The third dimension concerns geo-economic investments around waterways. The Abraham Accords have boosted projects for Emirati investments in Israel’s ports: the Dubai-owned DP World plans to build a deep-water port in the Gulf of Eilat/Aqaba, which is shared by both Israel and Jordan, to create a new shipping and railway commercial route to Haifa. This will effectively link the Gulf with European shores. In Somaliland, DP World has invested $442 million to expand the Berbera port and transform it into a regional trade hub (with an Economic Zone included) in the Bab el-Mandeb. The UAE’s most eastern emirate, Fujairah, is also attracting domestic and foreign direct investments, especially from Asian powers.,
Building Room for Maritime De-escalation Between Iran and Israel
As Iran and Israel engage in hybrid maritime warfare, maritime security has become a pressing issue also for the UAE. The Emiratis have more room to maneuver than Saudis on regional crises and straits diplomacy; the former talk both with the Iranians and the Israelis. Differently from Riyadh, the UAE signed the “Abraham Accords” with Israel in 2020, shares pragmatic relations with Iran and is its largest economic partner in the Gulf, and can rely on a network of Yemeni coastal players with increasing maritime capabilities.
After the maritime attacks in 2019, several assaults on Emirati and Israeli-owned oil tankers occurred again in 2021 east of Hormuz, off the UAE and Oman’s waters.

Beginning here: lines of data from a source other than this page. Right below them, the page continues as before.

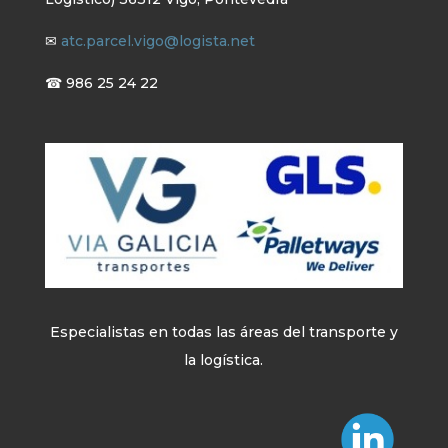
✉
atc.parcel.vigo@logista.net
☎ 986 25 24 22
Especialistas en todas las áreas del transporte y
la logística.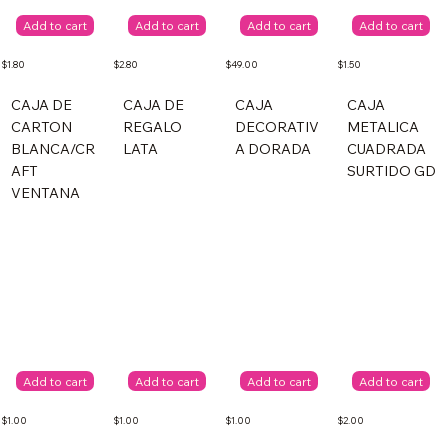
Add to cart
Add to cart
Add to cart
Add to cart
$1.80
$2.80
$49.00
$1.50
CAJA DE
CAJA DE
CAJA
CAJA
CARTON
REGALO
DECORATIV
METALICA
BLANCA/CR
LATA
A DORADA
CUADRADA
AFT
SURTIDO GD
VENTANA
Add to cart
Add to cart
Add to cart
Add to cart
$1.00
$1.00
$1.00
$2.00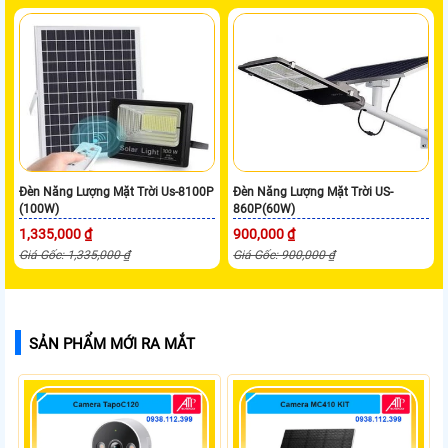
Đèn Năng Lượng Mặt Trời Us-8100P
Đèn Năng Lượng Mặt Trời US-
(100W)
860P(60W)
1,335,000 ₫
900,000 ₫
Giá Gốc: 1,335,000 ₫
Giá Gốc: 900,000 ₫
SẢN PHẨM MỚI RA MẮT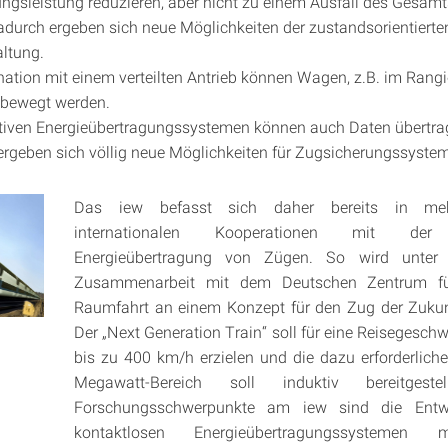
ngsleistung reduzieren, aber nicht zu einem Ausfall des Gesam
adurch ergeben sich neue Möglichkeiten der zustandsorientierte
ltung.
ation mit einem verteilten Antrieb können Wagen, z.B. im Rangi
bewegt werden.
ktiven Energieübertragungssystemen können auch Daten übertra
rgeben sich völlig neue Möglichkeiten für Zugsicherungssyste
Das iew befasst sich daher bereits in mehr
internationalen Kooperationen mit der 
Energieübertragung von Zügen. So wird unter
Zusammenarbeit mit dem Deutschen Zentrum fü
Raumfahrt an einem Konzept für den Zug der Zukunf
Der „Next Generation Train“ soll für eine Reisegeschw
bis zu 400 km/h erzielen und die dazu erforderlich
Megawatt-Bereich soll induktiv bereitgeste
Forschungsschwerpunkte am iew sind die Entw
kontaktlosen Energieübertragungssystemen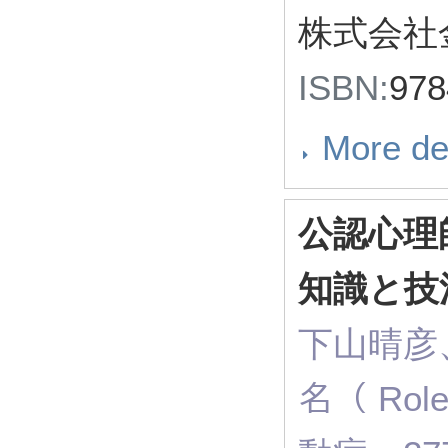
株式会社金
ISBN:
97
More de
公認心理
知識と技
下山晴彦
名（ Role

After the Emirati-Israeli normalization in 2020, Iranian President Hassan Rouhani warned the UAE against allowing “a foothold in the region” to Israel, emphasizing that Tel Aviv could now access the Gulf via Emirati soil.

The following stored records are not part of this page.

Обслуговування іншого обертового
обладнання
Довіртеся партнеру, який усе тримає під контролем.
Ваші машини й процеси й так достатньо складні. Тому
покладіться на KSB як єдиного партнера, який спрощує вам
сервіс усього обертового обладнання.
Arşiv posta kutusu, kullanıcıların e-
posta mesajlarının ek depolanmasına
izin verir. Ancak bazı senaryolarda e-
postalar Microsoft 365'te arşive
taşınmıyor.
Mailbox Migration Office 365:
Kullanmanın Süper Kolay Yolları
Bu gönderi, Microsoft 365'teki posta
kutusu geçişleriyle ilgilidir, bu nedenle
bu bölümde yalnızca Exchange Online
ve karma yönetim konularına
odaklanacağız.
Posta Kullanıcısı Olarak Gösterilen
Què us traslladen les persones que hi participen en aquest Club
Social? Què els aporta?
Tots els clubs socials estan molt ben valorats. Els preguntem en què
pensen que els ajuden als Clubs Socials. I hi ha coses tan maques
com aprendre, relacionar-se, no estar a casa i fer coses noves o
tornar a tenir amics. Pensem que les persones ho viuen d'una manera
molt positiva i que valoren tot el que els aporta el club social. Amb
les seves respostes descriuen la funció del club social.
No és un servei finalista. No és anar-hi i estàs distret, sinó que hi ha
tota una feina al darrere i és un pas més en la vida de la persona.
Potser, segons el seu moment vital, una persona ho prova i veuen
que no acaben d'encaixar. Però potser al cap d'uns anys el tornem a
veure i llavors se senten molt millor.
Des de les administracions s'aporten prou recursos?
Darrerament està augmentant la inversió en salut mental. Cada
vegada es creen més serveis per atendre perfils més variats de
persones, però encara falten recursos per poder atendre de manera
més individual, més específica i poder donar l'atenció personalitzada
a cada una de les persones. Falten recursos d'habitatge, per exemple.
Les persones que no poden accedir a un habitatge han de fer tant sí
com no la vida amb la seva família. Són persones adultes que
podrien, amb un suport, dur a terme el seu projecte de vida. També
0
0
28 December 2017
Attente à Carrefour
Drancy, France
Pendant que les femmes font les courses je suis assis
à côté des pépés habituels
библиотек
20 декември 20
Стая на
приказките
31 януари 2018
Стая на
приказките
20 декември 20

Despite being an involved player in maritime security, the UAE may indeed carve out a broker role for itself. In 2019, Abu Dhabi avoided overtly blaming Iran for the attacks; later, the foreign affairs minister of state Anwar Gargash stressed the necessity of “collective diplomacy” on Iran.

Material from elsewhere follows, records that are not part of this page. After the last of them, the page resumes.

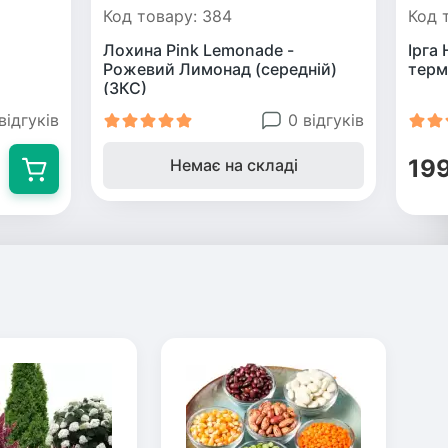
Код товару: 384
Код 
Лохина Pink Lemonade -
Ірга
Рожевий Лимонад (середній)
терм
(ЗКС)
відгуків
0 відгуків
19
Немає на складі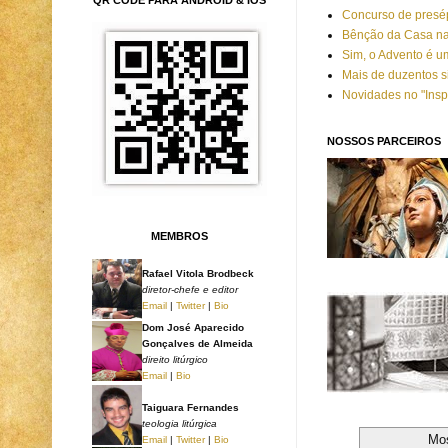
Concurso de presép
Bênção da Casa na
Sim, o Advento é u
Mais de duzentos s
Novidades no "Insp
NOSSOS PARCEIROS
MEMBROS
Rafael Vitola Brodbeck
diretor-chefe e editor
Email
|
Twitter
|
Bio
Dom José Aparecido
Gonçalves de Almeida
direito litúrgico
Email
|
Bio
Taiguara Fernandes
teologia litúrgica
Mo
Email
|
Twitter
|
Bio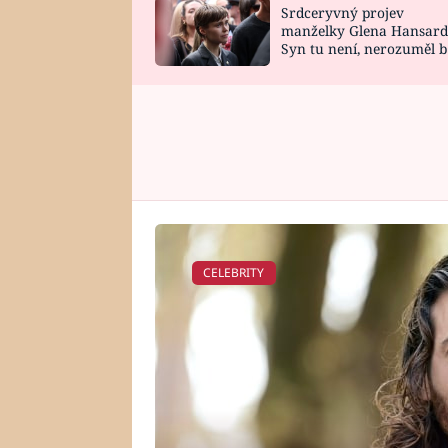
Srdceryvný projev
SNÁŘ
CELEBRITY
manželky Glena Hansard
Syn tu není, nerozuměl b
HOROSKOP NA
VAŘENÍ
tomu, vysvětlila
ROK 2023
CELEBRITY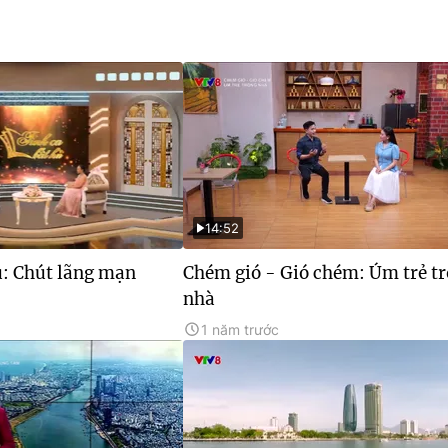
14:52
ủ: Chút lãng mạn
Chém gió - Gió chém: Úm trẻ t
nhà
1 năm trước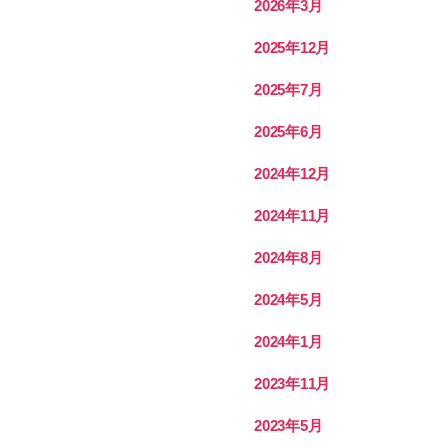
2026年3月
2025年12月
2025年7月
2025年6月
2024年12月
2024年11月
2024年8月
2024年5月
2024年1月
2023年11月
2023年5月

In the latest weeks, the UAE made significant diplomatic steps with both Israel and Iran: it opened its embassy in Tel Aviv in July 2021 and sent the Minister of Tolerance and Coexistence to Tehran to meet the newly elected Iranian president Ebrahim Raisi in August 2021. At the Baghdad Summit held in late August 2021, the UAE’s Vice President and Ruler of Dubai Mohammed bin Rashid Al Maktoum and Iranian Foreign Minister Hossein Amir-Abdollahian met and discussed “neighborhood policy and diplomacy.”
The UAE was elected to the United Nations Security Council (UNSC) for 2022-23. On August 2021, the UAE’s statement at the UNSC on Maritime Security urged “Member States to uphold freedom of navigation as a key principle of international law,” and encouraged all actors “to commit to building trust by opening lines of communication at sea”, thus preventing miscalculation and “promoting restraint.” In such a context, the UAE non-permanent seat may represent a timely institutional framework to build ad hoc dialogue to defuse maritime tensions around Hormuz and the Bab al-Mandeb straits, bilaterally engaging both Iran and Israel. Since 2011 and onwards, UAE’s military projection has increased the Emirati leverage across the region, and the rimland of militias the Emiratis have built along Yemeni coasts and islands are an important tool for its advancement. In today’s evolving scenario, Abu Dhabi is prioritizing straits diplomacy to protect its geopolitical leverage: this could play a role in reducing maritime tensions, thus balancing Emirati national ambitions and global security.
Eleonora Ardemagni is an associate research fellow at the Italian Institute for International Political Studies (ISPI) and a teaching assistant at the Catholic University of Milan.